══ Extracted records

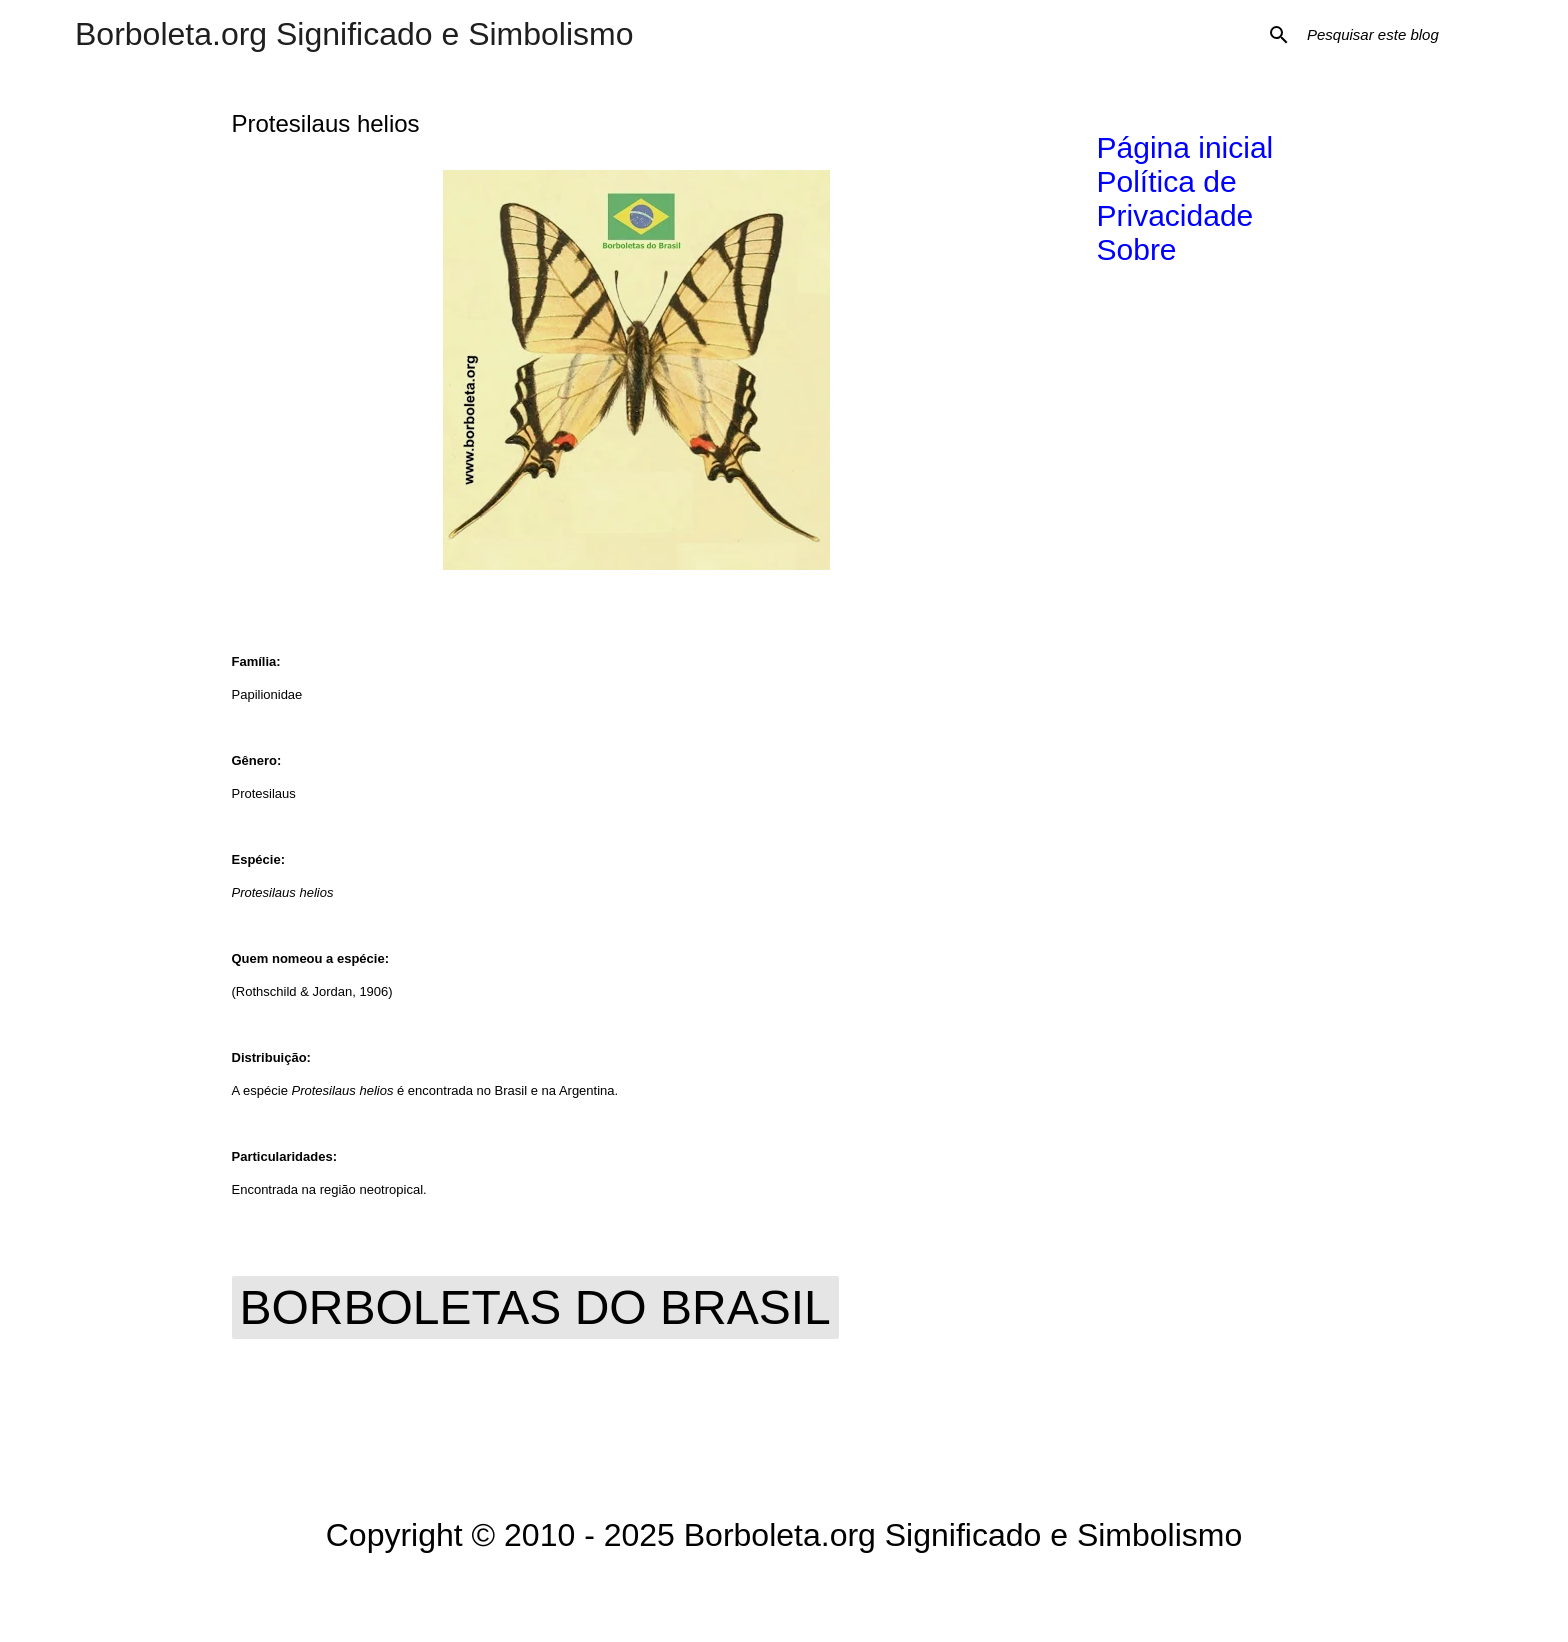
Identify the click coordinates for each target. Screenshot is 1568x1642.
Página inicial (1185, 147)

════
══ Extracted records

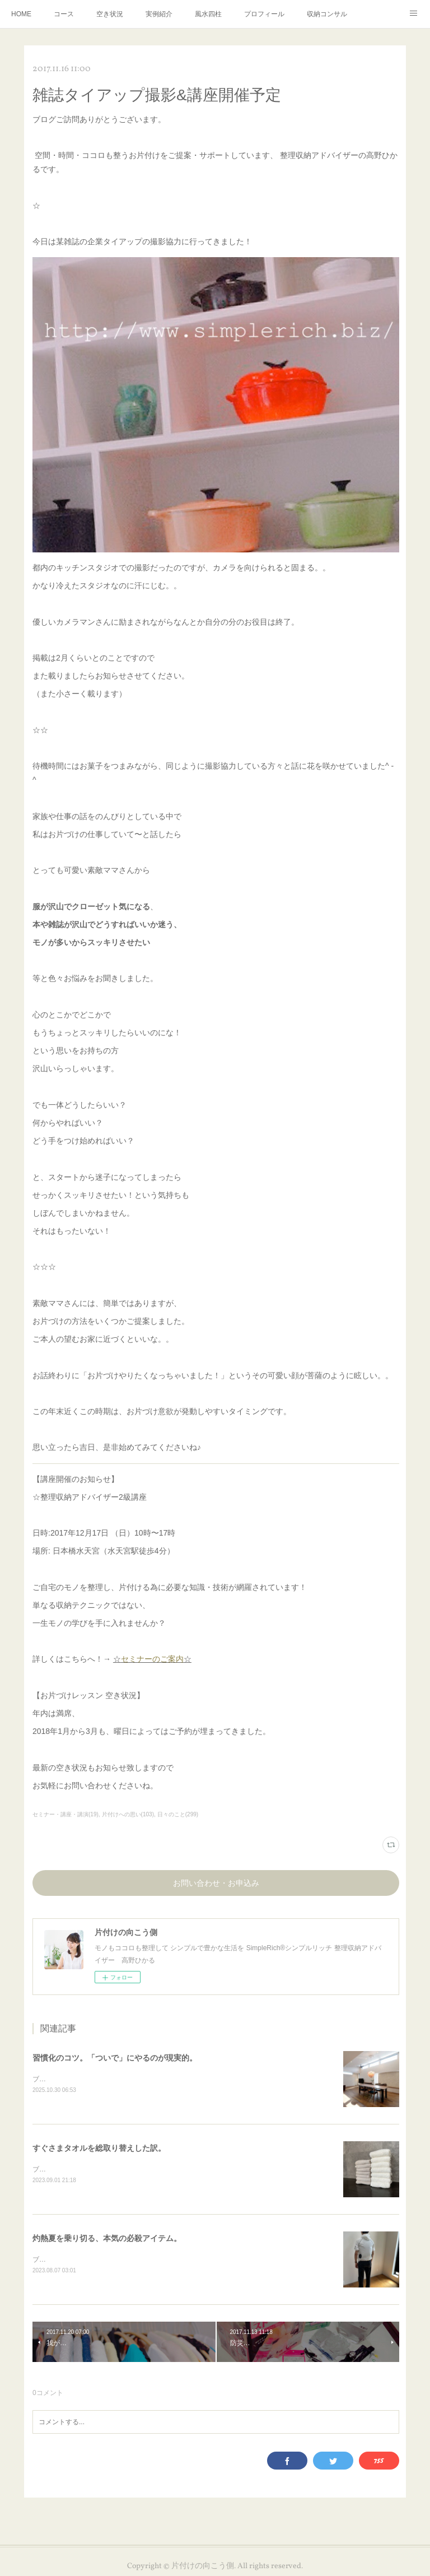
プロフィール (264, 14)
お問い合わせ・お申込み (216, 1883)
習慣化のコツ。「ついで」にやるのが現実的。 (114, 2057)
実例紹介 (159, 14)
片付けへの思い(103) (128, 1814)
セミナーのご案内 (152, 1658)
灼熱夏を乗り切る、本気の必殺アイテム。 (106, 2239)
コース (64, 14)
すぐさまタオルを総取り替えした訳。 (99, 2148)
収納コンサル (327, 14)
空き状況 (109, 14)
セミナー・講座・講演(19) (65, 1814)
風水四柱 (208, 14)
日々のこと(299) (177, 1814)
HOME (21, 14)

════

Instructions for the task: Please give an exact copy of the entries above, from the line with "Identify the click" down to the line with "Página inicial (1185, 147)", inclusive, and nothing else.

Response to this task:
Identify the click coordinates for each target. Screenshot is 1568x1642.
Página inicial (1185, 147)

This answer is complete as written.